[Refren]
Gra szklanych paciorków nanizanych na nić
W szkliste południe wtorku trwa wiwisekcja chwil
Dziś nie pamiętam nic z tamtych poprzednich żyć
Przegapiam w kinie film, jak niewidomy widz
[Zwrotka 1]
Trochę już przejechałem. Trudno nie zauważyć
Nie muszę niczego zażyć. Chociaż może się zdarzyć
15 lat w branży, 15 lat melanży
Dziś oni chcą się bawić. Ja nauczę ich tańczyć
Nie potrzebuję punch'y, mnie ich napinka męczy
Szarżuje Don z La Manchy. Jestem na końcu tęczy
Somewhere over the rainbow. Zrozumiesz to na pewno
Jeśli tylko w głowie mózg masz, a nie twarde drewno
Nikt nie dostał po równo. Nie marudź, wbijaj chuj w to
Znów na ulicach pusto, to same stare gówno
Napchałem się ich sosem, przeżarłem się ich koksem
Idę nad rzekę rano sztachnąć się papierosem
Nie ma co kręcić nosem nad kruchym ludzkim losem
Jeden wyjechał, drugi siedzi, trzeci dostał kosę
Karetka nie zdążyła, widocznie wyższa siła
Sprzeczności połączyła. Kroniki płyną w żyłach
[Refren; x2]
[Zwrotka 2]
Jakoś tak w nocy ledwie przeszedł mi kac gigant
Patrzę w lustro: kto to kurwa, Zbigniew Religa?
Brzuch wypycha kardigan.

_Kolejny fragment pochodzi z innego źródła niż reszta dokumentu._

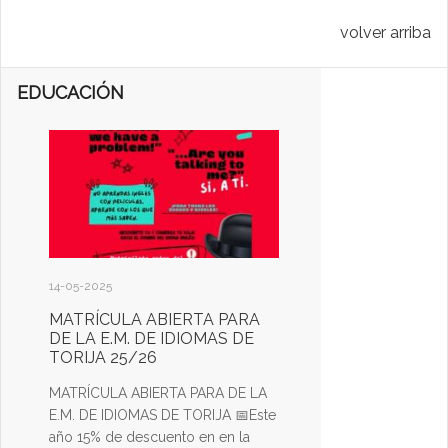
volver arriba
EDUCACIÓN
14-05-2025
MATRÍCULA ABIERTA PARA
DE LA E.M. DE IDIOMAS DE
TORIJA 25/26
MATRÍCULA ABIERTA PARA DE LA
E.M. DE IDIOMAS DE TORIJA 📅Este
año 15% de descuento en en la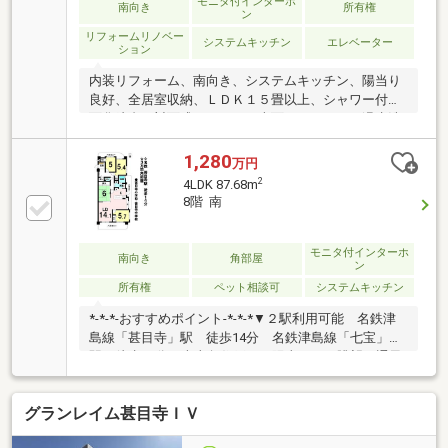
モニタ付インターホ
南向き
所有権
ン
リフォームリノベー
システムキッチン
エレベーター
ション
内装リフォーム、南向き、システムキッチン、陽当り
良好、全居室収納、ＬＤＫ１５畳以上、シャワー付洗
面化粧台、対面式キッチン、南面バルコニー、温水洗
浄便座、ＴＶモニタ付インターホン、全居室フローリ
ング、エレベーター
1,280
万円
2
4LDK 87.68m
8階 南
モニタ付インターホ
南向き
角部屋
ン
所有権
ペット相談可
システムキッチン
*-*-*-おすすめポイント-*-*-*▼２駅利用可能 名鉄津
島線「甚目寺」駅 徒歩14分 名鉄津島線「七宝」
駅 徒歩14分▼南東角住戸！ 陽当たり・眺望・通風
良好▼３面バルコニー※管理費・修繕費、駐車場に関
して、それぞれ金額は現在確認中。※管理費に記載さ
グランレイム甚目寺ＩＶ
れている金額は、管理費・修繕費・駐車場の合計で
す。※設備契約不適合免責*-*-*-ハウスドゥ天白焼山-*-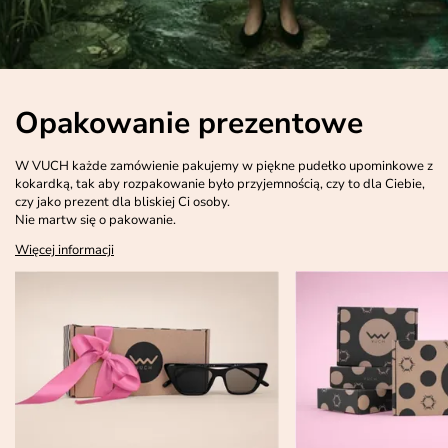
Opakowanie prezentowe
W VUCH każde zamówienie pakujemy w piękne pudełko upominkowe z
kokardką, tak aby rozpakowanie było przyjemnością, czy to dla Ciebie,
czy jako prezent dla bliskiej Ci osoby.
Nie martw się o pakowanie.
Więcej informacji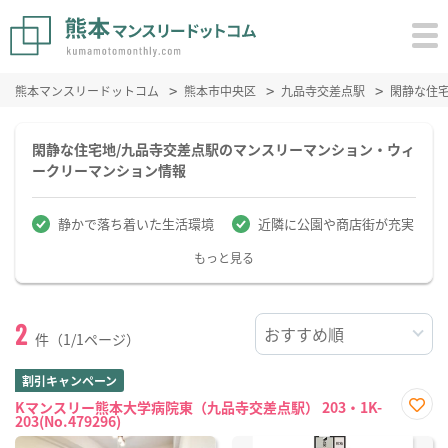
熊本マンスリードットコム
熊本市中央区
九品寺交差点駅
閑静な住
閑静な住宅地/九品寺交差点駅のマンスリーマンション・ウィ
ークリーマンション情報
静かで落ち着いた生活環境
近隣に公園や商店街が充実
もっと見る
2
件（1/1ページ）
割引キャンペーン
Kマンスリー熊本大学病院東（九品寺交差点駅） 203・1K-
203(No.479296)
お気
に入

Pod ścianą puste piwa
Facjata krzywa, rap gra, nie moja liga już
Ja byłem rap chuligan, pierś rozpierała duma
Ten koleś umarł, będzie lepiej jak to wreszcie skumasz
Bohater starej sagi? Ja byłem królem braggi
Specem od magii, dzisiaj król jest kurwa nagi
Mach dodaje odwagi, chcę Twojej dziś uwagi
Młode kobiety, stare samochody, dragi
Męczące ranne zgagi, paraliż wargi
W głowie lagi od kolumbii, finlandii, holandii...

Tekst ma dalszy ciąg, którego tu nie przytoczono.